Minha mãe me viu ali, e não conseguiu esconder o ar de espanto e preocupação. Veio andando rapidinho e me tirou de lá: “Para de ficar olhando isso”. E seguimos a vida.
Anos depois, vi aquele cartaz de novo, em um livro e vim a saber que eram membros da ALN e da VPR, entre eles, o ex-capitão de exército Carlos Lamarca e sua namorada. Assaltavam bancos para financiar a guerrilha, já que o acesso a recursos vindos da URSS, via Cuba, estava cada vez mais difícil para eles.
Mas, a primeira vez que vi a repressão ao vivo e a cores, com todas as sua evidências, foi por causa da escola. Tínhamos uma professora que certo dia apareceu em sala de aula com um bodoque. Em Belo Horizonte chamamos de bodoque. Há quem chame de atiradeira ou estilingue. Pra mim, é bodoque mesmo. A pobre moça não queria mostrar aquilo, mas, por acidente, ele apareceu quando ela tirou alguma coisa da bolsa. E todo mundo foi lá ver aquela coisa. Era um bodoque diferente, não era como os nossos, feitos com forquilha de goiabeira e fitas de borracha de câmara de ar de pneus (sim, nessa época, pneus tinham câmaras de ar). Era um bodoque de metal com fita de borracha hospitalar, daquelas borrachas usadas para garrote ao tirar sangue de pacientes. Muito mais poderoso. E não usava pedras: a bolsa dela estava cheia de esferas de rolamentos.
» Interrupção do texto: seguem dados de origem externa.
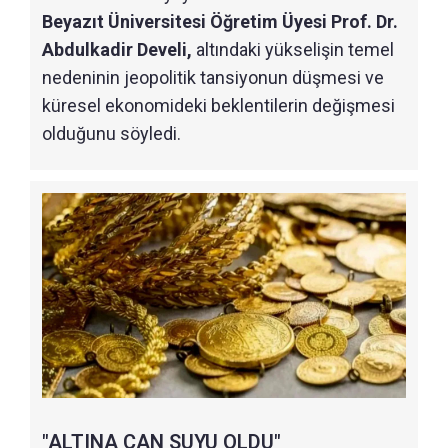
Beyazıt Üniversitesi Öğretim Üyesi Prof. Dr.
Abdulkadir Develi,
altındaki yükselişin temel
nedeninin jeopolitik tansiyonun düşmesi ve
küresel ekonomideki beklentilerin değişmesi
olduğunu söyledi.
"ALTINA CAN SUYU OLDU"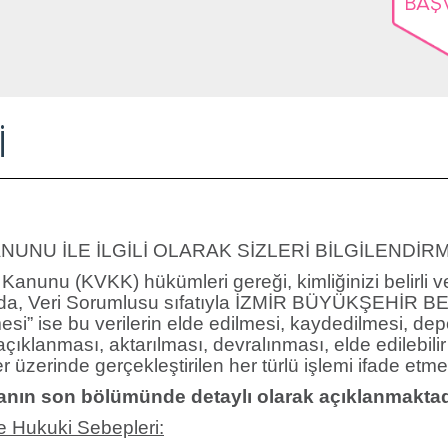
BAŞ
İ
UNU İLE İLGİLİ OLARAK SİZLERİ BİLGİLENDİRM
Kanunu (KVKK) hükümleri gereği, kimliğinizi belirli veya
samda, Veri Sorumlusu sıfatıyla İZMİR BÜYÜKŞEHİR
enmesi” ise bu verilerin elde edilmesi, kaydedilmesi, 
ıklanması, aktarılması, devralınması, elde edilebilir 
r üzerinde gerçekleştirilen her türlü işlemi ifade etme
manın son bölümünde detaylı olarak açıklanmaktad
ve Hukuki Sebepleri: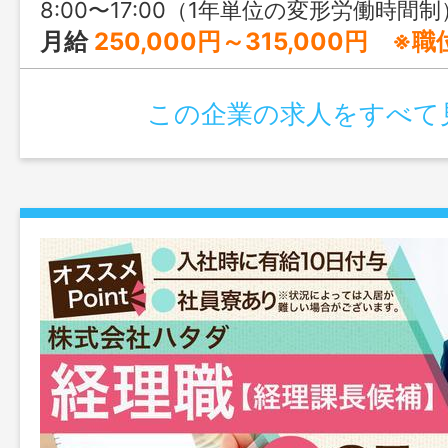
8:00〜17:00（1年単位の変形労働時間制
月給
250,000円～315,000円 ※職
この企業の求人をすべて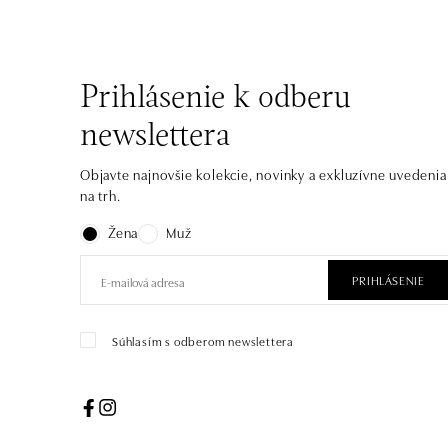
Prihlásenie k odberu
newslettera
Objavte najnovšie kolekcie, novinky a exkluzívne uvedenia
na trh.
Žena
Muž
PRIHLÁSENIE
Súhlasím s odberom newslettera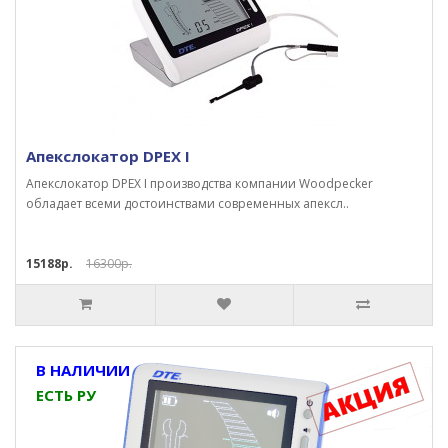
Апекслокатор DPEX I
Апекслокатор DPEX I производства компании Woodpecker
обладает всеми достоинствами современных апексл..
15188р.
16300р.
В НАЛИЧИИ
ЕСТЬ РУ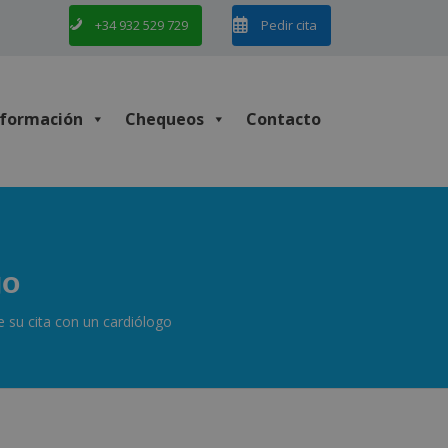
+34 932 529 729
Pedir cita
nformación
Chequeos
Contacto
go
 su cita con un cardiólogo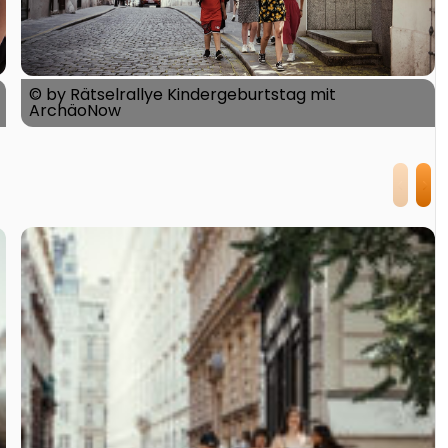
© by Rätselrallye Kindergeburtstag mit
ArchäoNow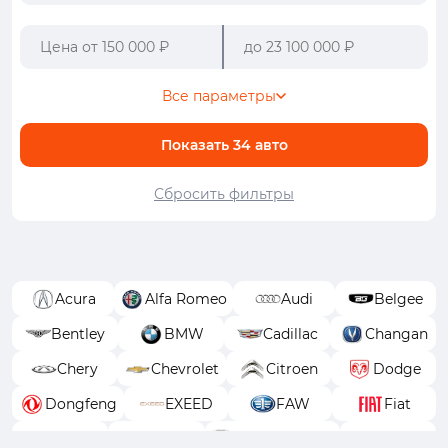
Все параметры
Показать
34
авто
Сбросить фильтры
Acura
Alfa Romeo
Audi
Belgee
Bentley
BMW
Cadillac
Changan
Chery
Chevrolet
Citroen
Dodge
Dongfeng
EXEED
FAW
Fiat
Ford
GAC
GAC Trumpchi
Geely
A professora contou que ia a uma manifestação estudantil e que a polícia militar havia proibido a manifestação – em tempo: manifestações de caráter político eram proibidas, de acordo com o AI-5. Todas e qualquer uma. A polícia ia com o que chamamos hoje de tropa de choque e também com a cavalaria. E eles atacavam a polícia com aqueles bodoques e esferas de rolamento. Pra você que está lendo isso e pensando no assunto, devo dizer que uma esfera dessas pode matar uma pessoa, portanto, se for fazer isso, esteja preparado pra assumir as possíveis consequências.
Acabou-se a aula e acabou-se a professora. Dias depois, soubemos que ela estava internada na enfermaria do Hospital João XIII. Alguns colegas decidiram visitá-la. Convenceram os pais, e lá foram eles. Ao chegar, diziam o nome da paciente que estavam procurando. Imediatamente eram encaminhados a dois policiais militares que, por sua vez, levavam os visitantes até uma salinha, onde estavam outros dois agentes do DOPS e um escrivão, agarrado a sua máquina de escrever. Tinham que dar o nome, endereço, e explicar os motivos pelos quais estavam querendo saber daquela pessoa.
O que aconteceu, vocês já devem imaginar: ninguém nunca mais foi procurar por ela. Não que eu saiba. E ninguém nunca mais ouviu falar dela. Não que eu saiba.

Foi assim que comecei a conhecer o que era a dita...a ditadura. E seus métodos.